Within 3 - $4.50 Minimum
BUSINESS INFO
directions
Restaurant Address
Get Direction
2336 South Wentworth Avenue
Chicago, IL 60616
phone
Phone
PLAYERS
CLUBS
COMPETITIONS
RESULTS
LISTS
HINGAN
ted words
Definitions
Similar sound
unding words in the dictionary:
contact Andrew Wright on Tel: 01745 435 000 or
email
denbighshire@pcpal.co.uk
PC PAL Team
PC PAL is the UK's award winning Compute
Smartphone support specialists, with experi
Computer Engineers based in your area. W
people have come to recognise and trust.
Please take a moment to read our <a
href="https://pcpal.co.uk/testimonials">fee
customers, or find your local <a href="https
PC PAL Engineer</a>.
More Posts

● ● ● ●

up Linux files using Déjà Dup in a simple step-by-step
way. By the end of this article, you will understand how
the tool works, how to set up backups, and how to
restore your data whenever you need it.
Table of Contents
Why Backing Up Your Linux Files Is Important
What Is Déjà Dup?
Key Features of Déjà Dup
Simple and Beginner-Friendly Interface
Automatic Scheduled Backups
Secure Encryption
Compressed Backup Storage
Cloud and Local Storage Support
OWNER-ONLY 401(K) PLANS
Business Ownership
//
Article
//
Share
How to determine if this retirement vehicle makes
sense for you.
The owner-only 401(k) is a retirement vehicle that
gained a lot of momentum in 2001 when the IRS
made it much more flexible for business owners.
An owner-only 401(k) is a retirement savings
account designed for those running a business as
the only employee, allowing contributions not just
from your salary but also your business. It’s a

● ● ● ●

— TASK OBJECTIVE —
Nothing but the lines above from the one containing "Compressed Backup Storage" through the one containing "from your salary" should appear in the answer, each repeated exactly.

— TASK ANSWER —
Compressed Backup Storage
Cloud and Local Storage Support
OWNER-ONLY 401(K) PLANS
Business Ownership
//
Article
//
Share
How to determine if this retirement vehicle makes
sense for you.
The owner-only 401(k) is a retirement vehicle that
gained a lot of momentum in 2001 when the IRS
made it much more flexible for business owners.
An owner-only 401(k) is a retirement savings
account designed for those running a business as
the only employee, allowing contributions not just
from your salary but also your business. It’s a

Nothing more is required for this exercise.